WORK ITEM> For the word "Tонермен", report how many lines of the records below contain it, and nothing more.
--- PROVIDED DATA Enclosed Below ---
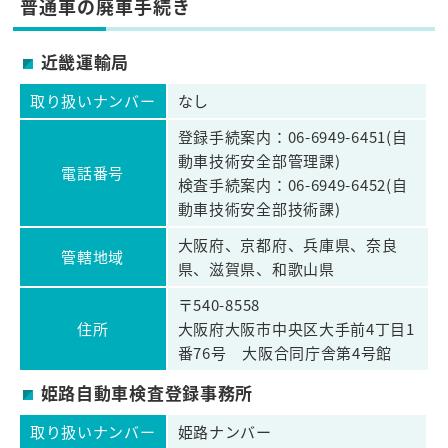
普通車の廃車手続き
近畿運輸局
取り扱いナンバー
なし
登録手続案内：06-6949-6451(自
動車技術安全部管理課)
電話番号
検査手続案内：06-6949-6452(自
動車技術安全部技術課)
大阪府、京都府、兵庫県、奈良
管轄地域
県、滋賀県、和歌山県
〒540-8558
住所
大阪府大阪市中央区大手前4丁目1
番76号 大阪合同庁舎第4号館
姫路自動車検査登録事務所
取り扱いナンバー
姫路ナンバー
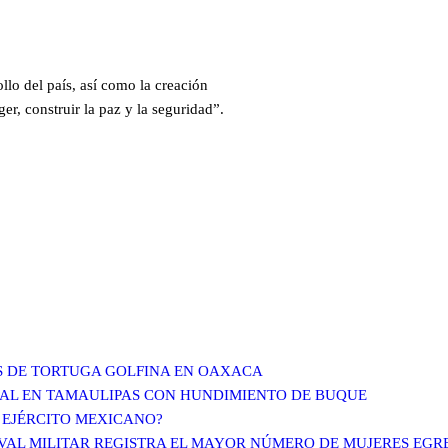
ollo del país, así como la creación
er, construir la paz y la seguridad”.
S DE TORTUGA GOLFINA EN OAXACA
CIAL EN TAMAULIPAS CON HUNDIMIENTO DE BUQUE
 EJÉRCITO MEXICANO?
AVAL MILITAR REGISTRA EL MAYOR NÚMERO DE MUJERES EG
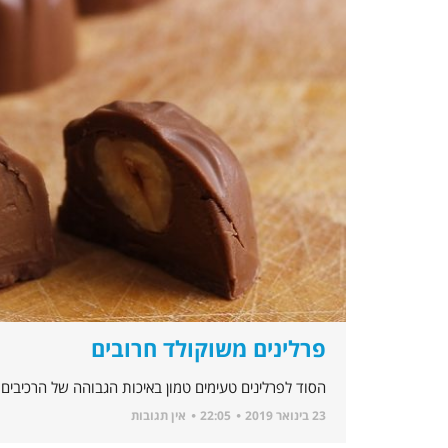
פרלינים משוקולד חרובים
הסוד לפרלינים טעימים טמון באיכות הגבוהה של הרכיבים, מלא
23 בינואר 2019
22:05
אין תגובות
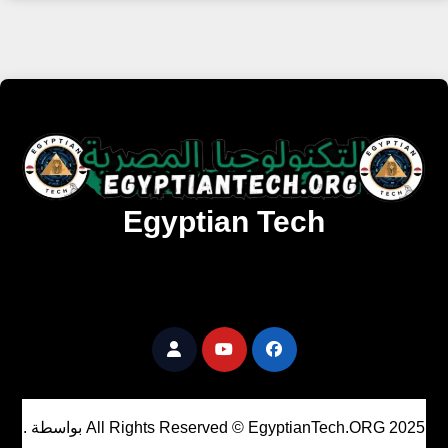
Egyptian Tech
تنزيل أحدث البرامج والألعاب المميزة والمحدثة للويندوز
والأندرويد والماك مجانا.
All Rights Reserved © EgyptianTech.ORG 2025
بواسطة
.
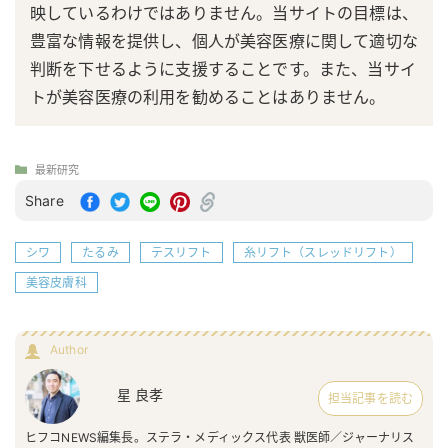
映しているわけではありません。当サイトの目標は、
豊富な情報を提供し、個人が美容医療に関して適切な
判断を下せるように支援することです。また、当サイ
トが美容医療の利用を勧めることはありません。
最新研究
Share
シワ
たるみ
テスリフト
糸リフト（スレッドリフト）
美容皮膚科
Author
星 良孝
担当記事を読む
ヒフコNEWS編集長。ステラ・メディックス代表 獣医師／ジャーナリス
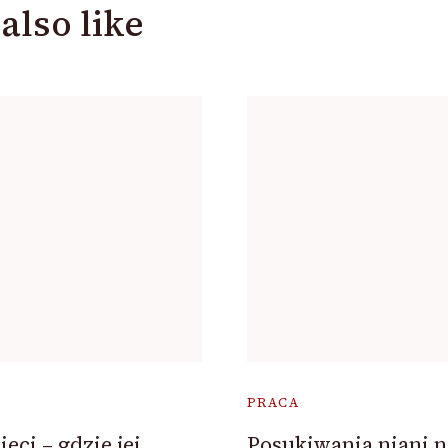
also like
PRACA
eci – gdzie jej
Posukiwania niani 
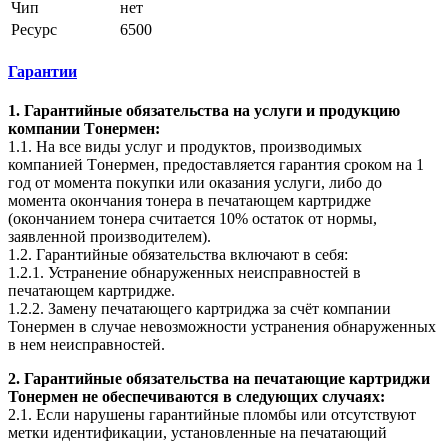
Чип
нет
Ресурс
6500
Гарантии
1. Гарантийные обязательства на услуги и продукцию
компании Tонермен:
1.1. На все виды услуг и продуктов, производимых
компанией Tонермен, предоставляется гарантия сроком на 1
год от момента покупки или оказания услуги, либо до
момента окончания тонера в печатающем картридже
(окончанием тонера считается 10% остаток от нормы,
заявленной производителем).
1.2. Гарантийные обязательства включают в себя:
1.2.1. Устранение обнаруженных неисправностей в
печатающем картридже.
1.2.2. Замену печатающего картриджа за счёт компании
Тонермен в случае невозможности устранения обнаруженных
в нем неисправностей.
2. Гарантийные обязательства на печатающие картриджи
Тонермен не обеспечиваются в следующих случаях:
2.1. Если нарушены гарантийные пломбы или отсутствуют
метки идентификации, установленные на печатающий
--- End of Enclosed PROVIDED DATA ---
RESULT BELOW> 2